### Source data
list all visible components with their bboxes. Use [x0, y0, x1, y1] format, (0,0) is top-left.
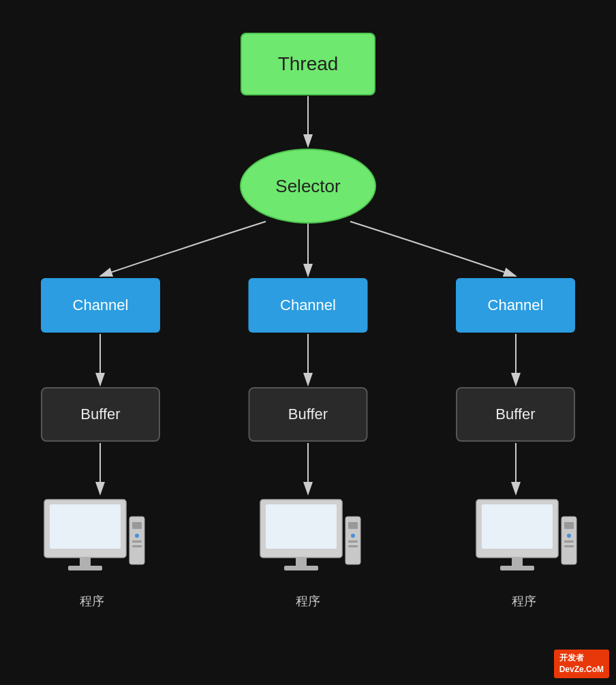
- channel-box-center: Channel: [249, 278, 368, 333]
- svg-rect-35: [564, 545, 574, 547]
- svg-rect-16: [132, 541, 142, 543]
- thread-box: Thread: [241, 33, 375, 95]
- svg-point-15: [135, 534, 139, 538]
- svg-rect-26: [348, 545, 358, 547]
- program-label-center: 程序: [253, 593, 363, 609]
- svg-rect-28: [482, 504, 553, 549]
- channel-box-right: Channel: [456, 278, 575, 333]
- svg-rect-29: [512, 558, 523, 566]
- svg-rect-23: [348, 522, 358, 529]
- svg-rect-25: [348, 541, 358, 543]
- watermark: 开发者 DevZe.CoM: [554, 650, 609, 678]
- svg-rect-11: [80, 558, 91, 566]
- channel-label-left: Channel: [73, 296, 129, 314]
- svg-rect-12: [68, 566, 102, 570]
- computer-center: [253, 496, 363, 578]
- svg-rect-34: [564, 541, 574, 543]
- computer-left: [37, 496, 147, 578]
- arrows-svg: [0, 0, 616, 685]
- svg-rect-20: [296, 558, 307, 566]
- thread-label: Thread: [278, 53, 339, 75]
- buffer-label-center: Buffer: [288, 406, 328, 423]
- svg-rect-10: [50, 504, 121, 549]
- selector-box: Selector: [240, 149, 376, 224]
- svg-rect-30: [500, 566, 534, 570]
- svg-rect-32: [564, 522, 574, 529]
- svg-rect-19: [266, 504, 337, 549]
- computer-right: [469, 496, 579, 578]
- svg-point-33: [567, 534, 571, 538]
- diagram: Thread Selector Channel Channel Channel …: [0, 0, 616, 685]
- buffer-label-left: Buffer: [80, 406, 120, 423]
- program-label-right: 程序: [469, 593, 579, 609]
- selector-label: Selector: [275, 176, 340, 197]
- buffer-box-right: Buffer: [456, 387, 575, 442]
- channel-box-left: Channel: [41, 278, 160, 333]
- buffer-box-center: Buffer: [249, 387, 368, 442]
- program-label-left: 程序: [37, 593, 147, 609]
- svg-point-24: [351, 534, 355, 538]
- channel-label-center: Channel: [280, 296, 336, 314]
- channel-label-right: Channel: [488, 296, 544, 314]
- svg-rect-21: [284, 566, 318, 570]
- buffer-box-left: Buffer: [41, 387, 160, 442]
- svg-rect-14: [132, 522, 142, 529]
- buffer-label-right: Buffer: [495, 406, 535, 423]
- svg-rect-17: [132, 545, 142, 547]
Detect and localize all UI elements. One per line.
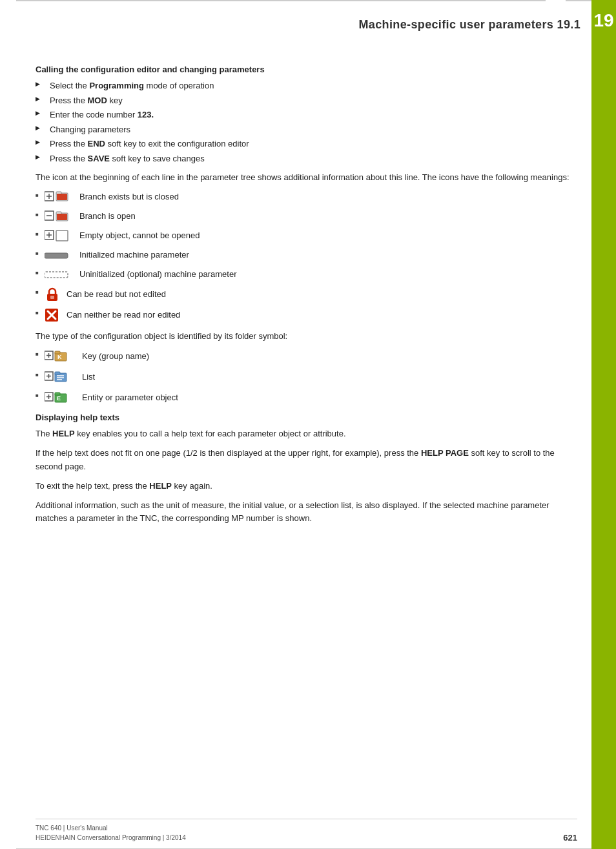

### EXERCISE
Among the records above, find each line holding the string "program" and pull it out.

### EXPECTED ANSWER
- program-label-center: 程序: [253, 593, 363, 609]
- program-label-right: 程序: [469, 593, 579, 609]
- program-label-left: 程序: [37, 593, 147, 609]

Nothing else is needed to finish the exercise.